* TASK BRIEF: Setting aside any pictures, reproduce the data exactly.
----- EXCERPTED DATA
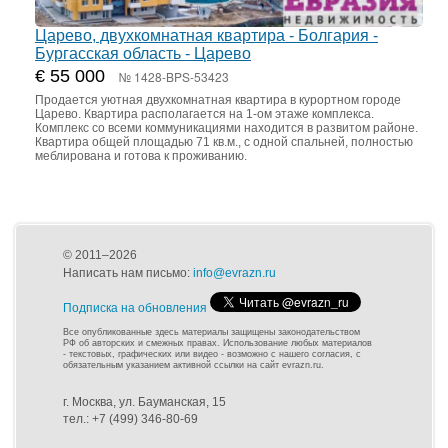
Царево, двухкомнатная квартира - Болгария -
Бургасская область - Царево
€ 55 000
№ 1428-BPS-53423
Продается уютная двухкомнатная квартира в курортном городе
Царево. Квартира располагается на 1-ом этаже комплекса.
Комплекс со всеми коммуникациями находится в развитом районе.
Квартира общей площадью 71 кв.м., с одной спальней, полностью
меблирована и готова к проживанию.
© 2011–2026
Написать нам письмо:
info@evrazn.ru
Подписка на обновления
Все опубликованные здесь материалы защищены законодательством
РФ об авторских и смежных правах. Использование любых материалов
- текстовых, графических или видео - возможно с нашего согласия, с
обязательным указанием активной ссылки на сайт evrazn.ru.
г. Москва, ул. Бауманская, 15
тел.: +7 (499) 346-80-69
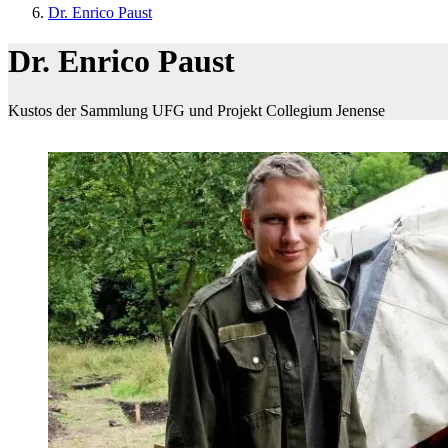
Dr. Enrico Paust
Dr. Enrico Paust
Kustos der Sammlung UFG und Projekt Collegium Jenense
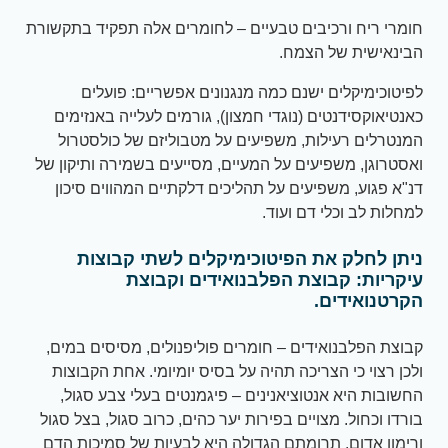
חומרי ריח ורכיבים טבעיים – לחומרים אלה תפקיד בתקשורת
הבינאישית של הצמח.
לפיטוכימיקלים ישנם כמה מנגנונים אפשריים: פועלים
כאנטיאוקסידנטים (נוגדי חמצון), גורמים לעלייה באנזימים
המנטרלים רעילות, משפיעים על מטבוליזם של כולסטרול
ואסטרוגן, משפיעים על המעיים, מסייעים בשמירה ותיקון של
דנ"א פגוע, משפיעים על תהליכים דלקתיים המהווים סיכון
למחלות לב וכלי דם ועוד.
ניתן לחלק את הפיטוכימיקלים לשתי קבוצות
עיקריות: קבוצת הפלבנואידים וקבוצת
הקרטנואידים.
קבוצת הפלבנואידים – חומרים פוליפנולים, מסיסים במים,
ולכן רצוי כי הצריכה תהיה על בסיס יומיומי. אחת הקבוצות
החשובות היא אנטוציאנינים – פיגמנטים בעלי צבע סגול,
בורדו וכחול. מצויים בפירות יער כהים, כרוב סגול, בצל סגול
ורימון אדום. תרומתם הגדולה היא לבעיות של סמיכות הדם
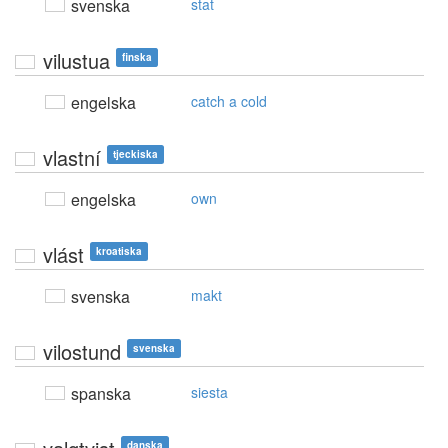
svenska
stat
vilustua
finska
engelska
catch a cold
vlastní
tjeckiska
engelska
own
vlást
kroatiska
svenska
makt
vilostund
svenska
spanska
siesta
danska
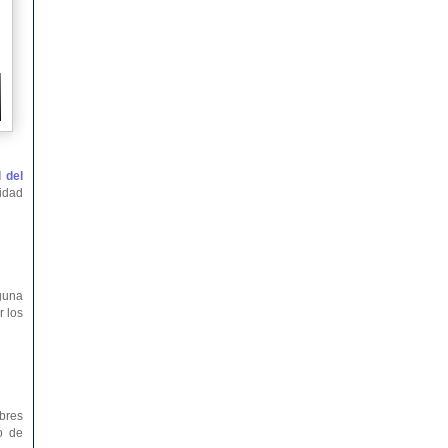
 del
ridad
nguna
r los
bres
o de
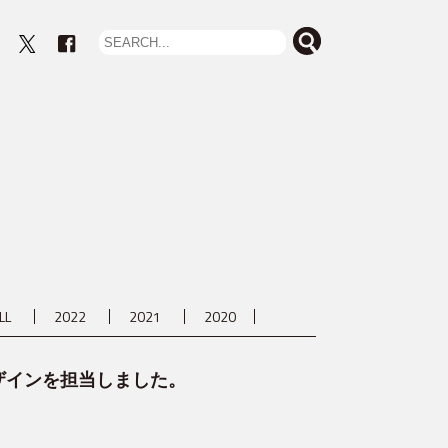
eout
LL
2022
2021
2020
ザインを担当しました。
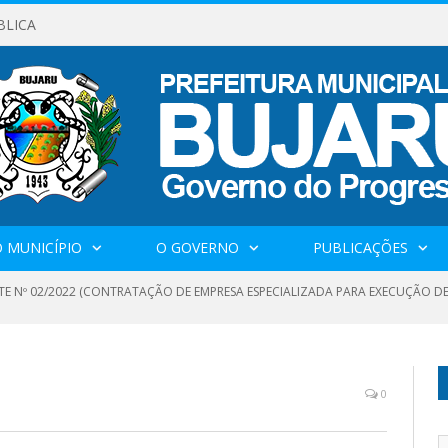
BLICA
 MUNICÍPIO
O GOVERNO
PUBLICAÇÕES
TE Nº 02/2022 (CONTRATAÇÃO DE EMPRESA ESPECIALIZADA PARA EXECUÇÃO D
0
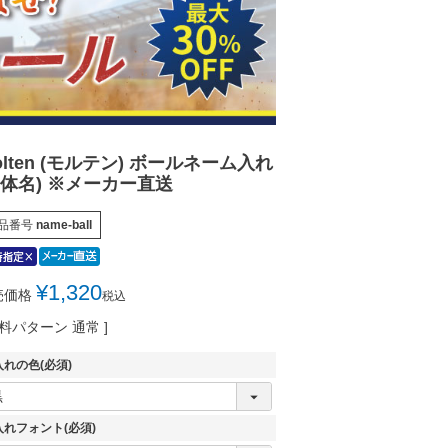
olten (モルテン) ボールネーム入れ
団体名) ※メーカー直送
品番号
name-ball
¥
1,320
売価格
税込
料パターン
通常
入れの色
(必須)
入れフォント
(必須)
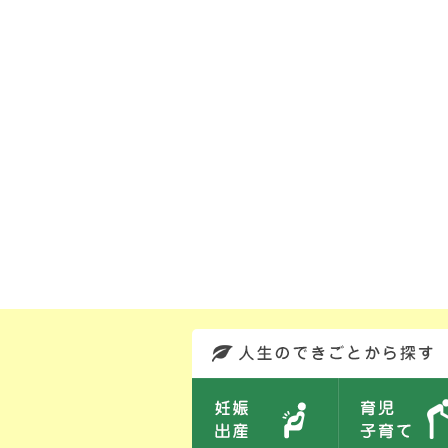
このエリアではサイト内を人生のできごとから探しなおせます。また、イベント情報をお伝えしています。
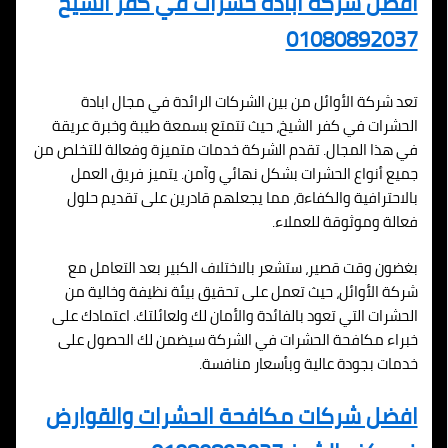
افضل شركة ابادة حشرات في كفر الشيخ
01080892037
تعد شركة الأوائل من بين الشركات الرائدة في مجال ابادة
الحشرات في كفر الشيخ، حيث تتمتع بسمعة طيبة وخبرة عريقة
في هذا المجال. تقدم الشركة خدمات متميزة وفعالة للتخلص من
جميع أنواع الحشرات بشكل نهائي وآمن. يتميز فريق العمل
بالاحترافية والكفاءة، مما يجعلهم قادرين على تقديم حلول
فعالة وموثوقة للعملاء.
بغضون وقت قصير، ستشعر بالاختلاف الكبير بعد التعامل مع
شركة الأوائل، حيث تعمل على تحقيق بيئة نظيفة وخالية من
الحشرات التي تعود بالفائدة والأمان لك ولعائلتك. اعتمادك على
خبراء مكافحة الحشرات في الشركة سيضمن لك الحصول على
خدمات بجودة عالية وبأسعار منافسة.
افضل شركات مكافحة الحشرات والقوارض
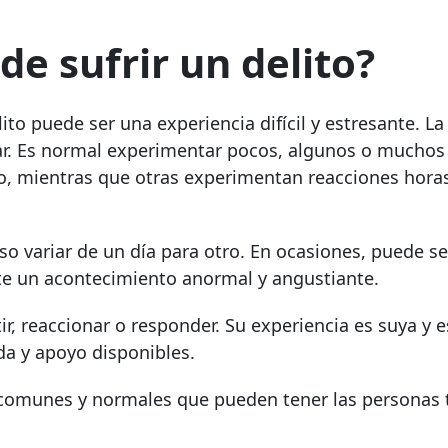
e sufrir un delito?
lito puede ser una experiencia difícil y estresante. L
ar. Es normal experimentar pocos, algunos o muchos 
, mientras que otras experimentan reacciones horas
o variar de un día para otro. En ocasiones, puede se
e un acontecimiento anormal y angustiante.
, reaccionar o responder. Su experiencia es suya y es
da y apoyo disponibles.
comunes y normales que pueden tener las personas t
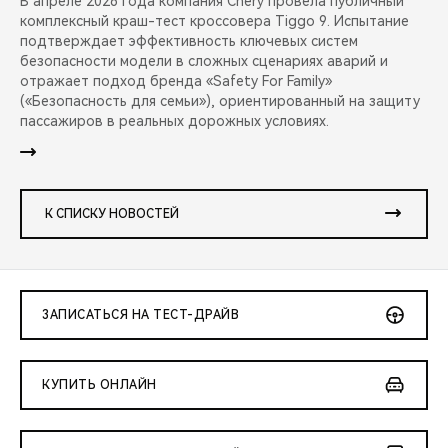
В апреле 2026 года компания Chery провела публичный
комплексный краш-тест кроссовера Tiggo 9. Испытание
подтверждает эффективность ключевых систем
безопасности модели в сложных сценариях аварий и
отражает подход бренда «Safety For Family»
(«Безопасность для семьи»), ориентированный на защиту
пассажиров в реальных дорожных условиях.
К СПИСКУ НОВОСТЕЙ
ЗАПИСАТЬСЯ НА ТЕСТ-ДРАЙВ
КУПИТЬ ОНЛАЙН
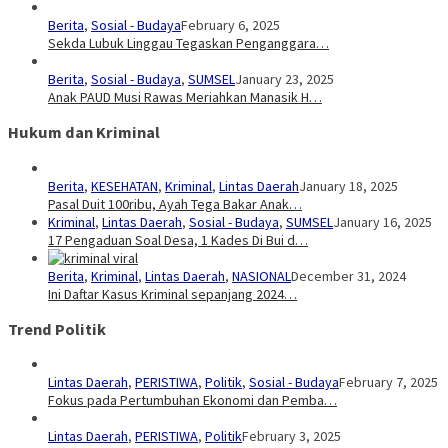
Berita
,
Sosial - Budaya
February 6, 2025
Sekda Lubuk Linggau Tegaskan Penganggara…
Berita
,
Sosial - Budaya
,
SUMSEL
January 23, 2025
Anak PAUD Musi Rawas Meriahkan Manasik H…
Hukum dan Kriminal
Berita
,
KESEHATAN
,
Kriminal
,
Lintas Daerah
January 18, 2025
Pasal Duit 100ribu, Ayah Tega Bakar Anak…
Kriminal
,
Lintas Daerah
,
Sosial - Budaya
,
SUMSEL
January 16, 2025
17 Pengaduan Soal Desa, 1 Kades Di Bui d…
Berita
,
Kriminal
,
Lintas Daerah
,
NASIONAL
December 31, 2024
Ini Daftar Kasus Kriminal sepanjang 2024…
Trend Politik
Lintas Daerah
,
PERISTIWA
,
Politik
,
Sosial - Budaya
February 7, 2025
Fokus pada Pertumbuhan Ekonomi dan Pemba…
Lintas Daerah
,
PERISTIWA
,
Politik
February 3, 2025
----------
* SOLUTION TO THIS TASK:
Царево, двухкомнатная квартира - Болгария -
Бургасская область - Царево
€ 55 000
№ 1428-BPS-53423
Продается уютная двухкомнатная квартира в курортном городе
Царево. Квартира располагается на 1-ом этаже комплекса.
Комплекс со всеми коммуникациями находится в развитом районе.
Квартира общей площадью 71 кв.м., с одной спальней, полностью
меблирована и готова к проживанию.
© 2011–2026
Написать нам письмо:
info@evrazn.ru
Подписка на обновления
Все опубликованные здесь материалы защищены законодательством
РФ об авторских и смежных правах. Использование любых материалов
- текстовых, графических или видео - возможно с нашего согласия, с
обязательным указанием активной ссылки на сайт evrazn.ru.
г. Москва, ул. Бауманская, 15
тел.: +7 (499) 346-80-69
Dr. Enrico Paust
Dr. Enrico Paust
Kustos der Sammlung UFG und Projekt Collegium Jenense
חומרי ריח ורכיבים טבעיים – לחומרים אלה תפקיד בתקשורת
הבינאישית של הצמח.
לפיטוכימיקלים ישנם כמה מנגנונים אפשריים: פועלים
כאנטיאוקסידנטים (נוגדי חמצון), גורמים לעלייה באנזימים
המנטרלים רעילות, משפיעים על מטבוליזם של כולסטרול
ואסטרוגן, משפיעים על המעיים, מסייעים בשמירה ותיקון של
דנ"א פגוע, משפיעים על תהליכים דלקתיים המהווים סיכון
למחלות לב וכלי דם ועוד.
ניתן לחלק את הפיטוכימיקלים לשתי קבוצות
עיקריות: קבוצת הפלבנואידים וקבוצת
הקרטנואידים.
קבוצת הפלבנואידים – חומרים פוליפנולים, מסיסים במים,
ולכן רצוי כי הצריכה תהיה על בסיס יומיומי. אחת הקבוצות
החשובות היא אנטוציאנינים – פיגמנטים בעלי צבע סגול,
בורדו וכחול. מצויים בפירות יער כהים, כרוב סגול, בצל סגול
ורימון אדום. תרומתם הגדולה היא לבעיות של סמיכות הדם
svenska
stat
vilustua
finska
engelska
catch a cold
vlastní
tjeckiska
engelska
own
vlást
kroatiska
svenska
makt
vilostund
svenska
spanska
siesta
danska
 del
ridad
nguna
r los
bres
o de
eout
LL
2022
2021
2020
ザインを担当しました。
BLICA
 MUNICÍPIO
O GOVERNO
PUBLICAÇÕES
TE Nº 02/2022 (CONTRATAÇÃO DE EMPRESA ESPECIALIZADA PARA EXECUÇÃO D
0
olten (モルテン) ボールネーム入れ
団体名) ※メーカー直送
品番号
name-ball
¥
1,320
売価格
税込
料パターン
通常
入れの色
(必須)
入れフォント
(必須)
このエリアではサイト内を人生のできごとから探しなおせます。また、イベント情報をお伝えしています。
افضل شركة ابادة حشرات في كفر الشيخ
01080892037
تعد شركة الأوائل من بين الشركات الرائدة في مجال ابادة
الحشرات في كفر الشيخ، حيث تتمتع بسمعة طيبة وخبرة عريقة
في هذا المجال. تقدم الشركة خدمات متميزة وفعالة للتخلص من
جميع أنواع الحشرات بشكل نهائي وآمن. يتميز فريق العمل
بالاحترافية والكفاءة، مما يجعلهم قادرين على تقديم حلول
فعالة وموثوقة للعملاء.
بغضون وقت قصير، ستشعر بالاختلاف الكبير بعد التعامل مع
شركة الأوائل، حيث تعمل على تحقيق بيئة نظيفة وخالية من
الحشرات التي تعود بالفائدة والأمان لك ولعائلتك. اعتمادك على
خبراء مكافحة الحشرات في الشركة سيضمن لك الحصول على
خدمات بجودة عالية وبأسعار منافسة.
افضل شركات مكافحة الحشرات والقوارض
e sufrir un delito?
lito puede ser una experiencia difícil y estresante. L
ar. Es normal experimentar pocos, algunos o muchos 
, mientras que otras experimentan reacciones horas
o variar de un día para otro. En ocasiones, puede se
e un acontecimiento anormal y angustiante.
, reaccionar o responder. Su experiencia es suya y es
da y apoyo disponibles.
comunes y normales que pueden tener las personas t
В апреле 2026 года компания Chery провела публичный
комплексный краш-тест кроссовера Tiggo 9. Испытание
подтверждает эффективность ключевых систем
безопасности модели в сложных сценариях аварий и
отражает подход бренда «Safety For Family»
(«Безопасность для семьи»), ориентированный на защиту
пассажиров в реальных дорожных условиях.
К СПИСКУ НОВОСТЕЙ
ЗАПИСАТЬСЯ НА ТЕСТ-ДРАЙВ
КУПИТЬ ОНЛАЙН
Berita
,
Sosial - Budaya
February 6, 2025
Sekda Lubuk Linggau Tegaskan Penganggara…
Berita
,
Sosial - Budaya
,
SUMSEL
January 23, 2025
Anak PAUD Musi Rawas Meriahkan Manasik H…
Hukum dan Kriminal
Berita
,
KESEHATAN
,
Kriminal
,
Lintas Daerah
January 18, 2025
Pasal Duit 100ribu, Ayah Tega Bakar Anak…
Kriminal
,
Lintas Daerah
,
Sosial - Budaya
,
SUMSEL
January 16, 2025
17 Pengaduan Soal Desa, 1 Kades Di Bui d…
Berita
,
Kriminal
,
Lintas Daerah
,
NASIONAL
December 31, 2024
Ini Daftar Kasus Kriminal sepanjang 2024…
Trend Politik
Lintas Daerah
,
PERISTIWA
,
Politik
,
Sosial - Budaya
February 7, 2025
Fokus pada Pertumbuhan Ekonomi dan Pemba…
Lintas Daerah
,
PERISTIWA
,
Politik
February 3, 2025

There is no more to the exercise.